Last week I saw an interesting post on Venture Beat about Acer Launching an Electric All-Terrain Vehicle. This struck a chord because Taiwan-based Acer is a manufacturer of PCs and other consumer electronics (CE) devices. Acer is one of the most prominent companies in Taiwan’s CE complex, which builds almost all of our consumer gadgets. They are closely tied to some of the industry’s most important ODMs, component vendors and contract manufacturers. It is not that surprising to see a consumer electronics giant diversify into higher priced devices as they move up the value chain. However, if you don’t look at Acer as an device maker, but instead view them as a flagship of the Taiwanese electronics industry, the announcement has broader implications.
I have been watching the automotive industry for a while. It is now the third largest consumer of semiconductors. In an earlier post about the semis industry I suggested that the industry needs to look to automobiles as a major potential growth driver in future years. I know at least one other major Asian electronics giant that has begun to invest massively in electronics for automotives. Their reasoning is very compelling. Today’s auto supply chain looks a lot like the mobile phone supply chain fifteen years ago. Back then, the suppliers to the handset OEMs were largely subsidiaries or spin-offs from the the companies that built base stations and phones themselves – Nokia, Motorola and Ericsson. Then companies like Samsung and LG, using merchant silicon from Qualcomm, entered the industry and eventually pushed the handset OEMs to move away from captive suppliers. A lot has changed since then, but handset vendors do not build their own components anymore. Of course, there are notable exceptions, but even Apple and Samsung today only design two or three of the hundreds of chips that go in their phones. Everything else is built by outside suppliers. And those outside suppliers are based in and around Taiwan’s electronics complex. You see where this post is going?
Today, the suppliers to the auto OEMs are largely related companies. Many had grown up supplying a single OEM, or were spun off from the OEM itself. My impression is that the auto supply chain is burdened with all kinds of legacy costs and practices. Auto design cycles move incredibly slowly when compared to consumer electronics. There are some good reasons for this more deliberate pace, but I am wiling to bet that there is immense room for improvement, just like we saw in the consumer electronics industry a decade ago. You can get a sense from this by looking at the website for the Automotive Electronics Council, the industry body for auto electronics. That website looks pretty dated, even when compared to slow-moving CE groups like the Bluetooth consortium or the Mobile Operators standards’ body.

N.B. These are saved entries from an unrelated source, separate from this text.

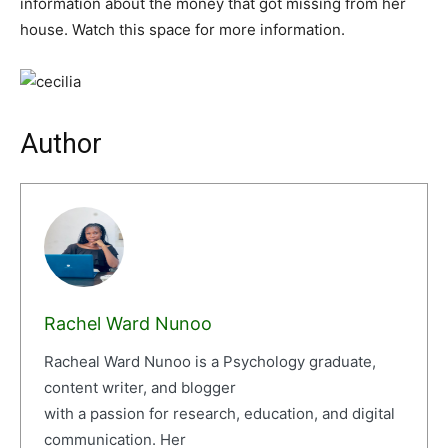
information about the money that got missing from her
house. Watch this space for more information.
Author
Rachel Ward Nunoo
Racheal Ward Nunoo is a Psychology graduate,
content writer, and blogger
with a passion for research, education, and digital
communication. Her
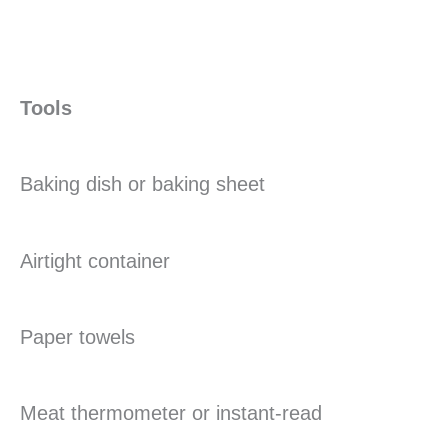
Tools
Baking dish or baking sheet
Airtight container
Paper towels
Meat thermometer or instant-read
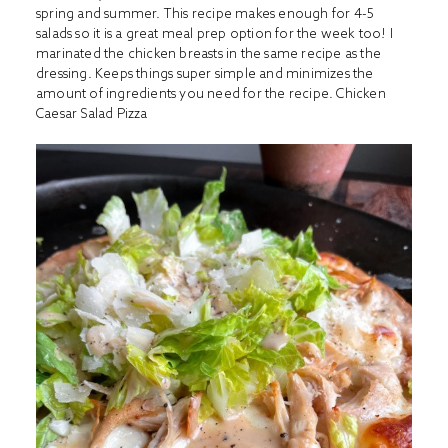
spring and summer. This recipe makes enough for 4-5
salads so it is a great meal prep option for the week too! I
marinated the chicken breasts in the same recipe as the
dressing. Keeps things super simple and minimizes the
amount of ingredients you need for the recipe.
Chicken
Caesar Salad Pizza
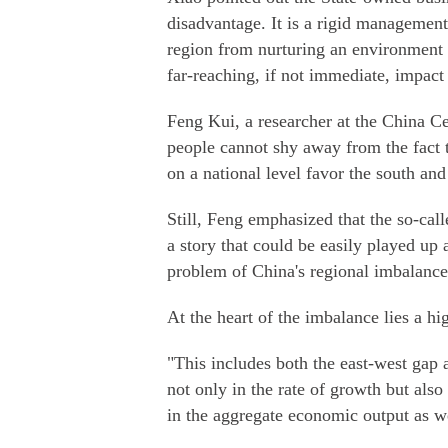
disadvantage. It is a rigid management
region from nurturing an environment f
far-reaching, if not immediate, impact 
Feng Kui, a researcher at the China 
people cannot shy away from the fact t
on a national level favor the south an
Still, Feng emphasized that the so-call
a story that could be easily played up 
problem of China's regional imbalance
At the heart of the imbalance lies a hi
"This includes both the east-west gap a
not only in the rate of growth but also 
in the aggregate economic output as we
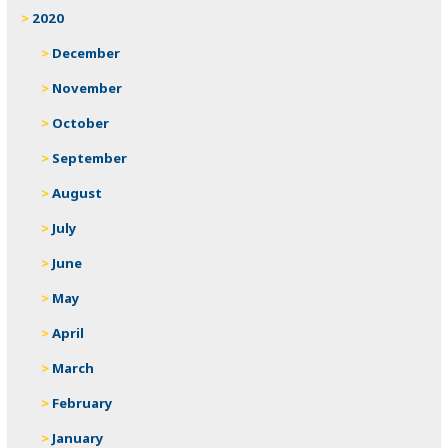
2020
December
November
October
September
August
July
June
May
April
March
February
January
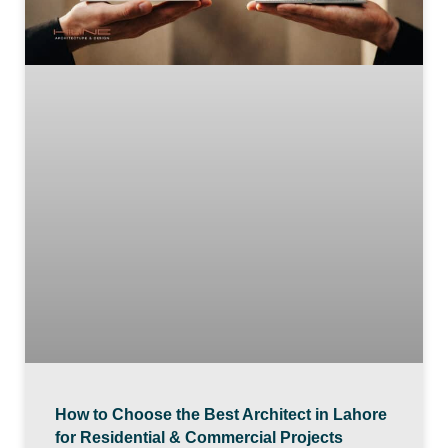
How to Choose the Best Architect in Lahore
for Residential & Commercial Projects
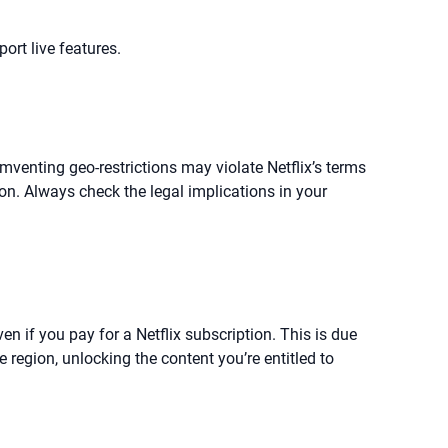
ort live features.
umventing geo-restrictions may violate Netflix’s terms
ion. Always check the legal implications in your
ven if you pay for a Netflix subscription. This is due
 region, unlocking the content you’re entitled to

The other thing to keep in mind is that the silicon content in cars is going up quickly. If you search for Semis Content in cars you can find a lot of reports like this one from PWC which says that by 2017 35% of the content of auto parts will be electronics, and by 2030 it will 50%. Anecdotally, I can think of all kinds of car systems which are getting replaced or upgraded by semis from sensors and gauges, to dashboards and entertainment systems. If you just look at current status quo for the industry, it is clear that cars are a huge opportunity for components vendors. But if you take this a step further and imagine what will happen as new entrants enter the fray, it seems likely that the opportunity is even bigger.
Put simply, there is huge potential for the consumer electronics supply chain to enter and then disrupt (yes, the ‘D’ word) the traditional supply chain for autos. Take a legacy supply chain which has changed little in decades, layer in new areas of required expertise, factor in a search for growth to replace slowing smartphone growth and it is not to hard to see a world in which several major Asian electronics players start to move aggressively into the auto supply chain.

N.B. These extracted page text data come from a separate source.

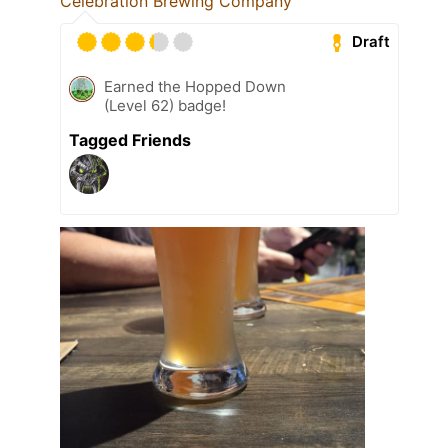
Celebration Brewing Company
Draft
Earned the Hopped Down
(Level 62) badge!
Tagged Friends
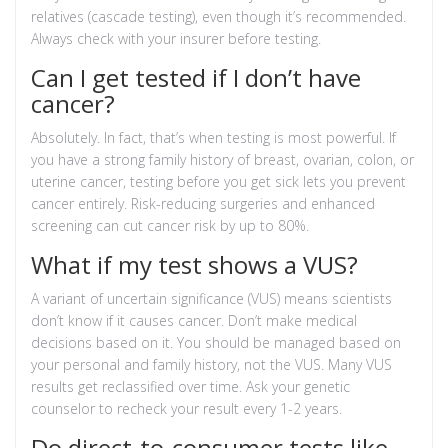
relatives (cascade testing), even though it’s recommended.
Always check with your insurer before testing.
Can I get tested if I don’t have
cancer?
Absolutely. In fact, that’s when testing is most powerful. If
you have a strong family history of breast, ovarian, colon, or
uterine cancer, testing before you get sick lets you prevent
cancer entirely. Risk-reducing surgeries and enhanced
screening can cut cancer risk by up to 80%.
What if my test shows a VUS?
A variant of uncertain significance (VUS) means scientists
don’t know if it causes cancer. Don’t make medical
decisions based on it. You should be managed based on
your personal and family history, not the VUS. Many VUS
results get reclassified over time. Ask your genetic
counselor to recheck your result every 1-2 years.
Do direct-to-consumer tests like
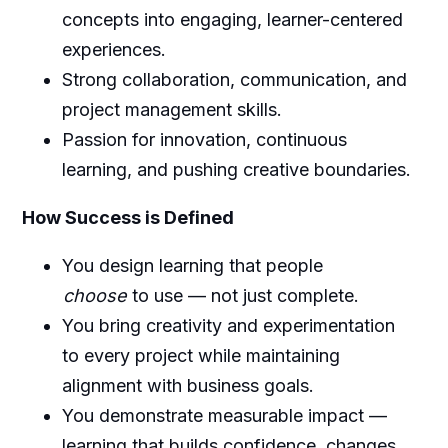
concepts into engaging, learner-centered
experiences.
Strong collaboration, communication, and
project management skills.
Passion for innovation, continuous
learning, and pushing creative boundaries.
How Success is Defined
You design learning that people
choose
to use — not just complete.
You bring creativity and experimentation
to every project while maintaining
alignment with business goals.
You demonstrate measurable impact —
learning that builds confidence, changes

To be balanced, it is clear that this has not happened yet. A search for news about autos on Taiwan’s Digitimes yields pretty mundane stuff. Which leads us back to Acer. They have set up a separate subsidiary to make electric vehicles, and Samsung has a similar effort there as well. We are still in very early stages of this process. So maybe I am reading too much in to all this. And maybe we will never see that transition. On the other hand, maybe we are just seeing the industry get warmed up. Even the fastest companies are going to take some time to design a car. I remember when it took handset OEMs 18 months to take a phone from design to production. Now, companies in Shenzhen can do that in 18 days. As I advise every semis company I speak with, it is time to start investing in auto design centers in Asia, gearing up to supply the people who will make the auto sub-systems in the future, and possibly supply new car OEMs as well.
P.S. If you want to take this a step further and imagine a science fiction outcome, this story looks even more compelling. If we move to a world in which all cars are electric and autonomous, and people stop owning cars altogether, it seems to me the only way for this to be affordable is for cars to built like our gadgets are today.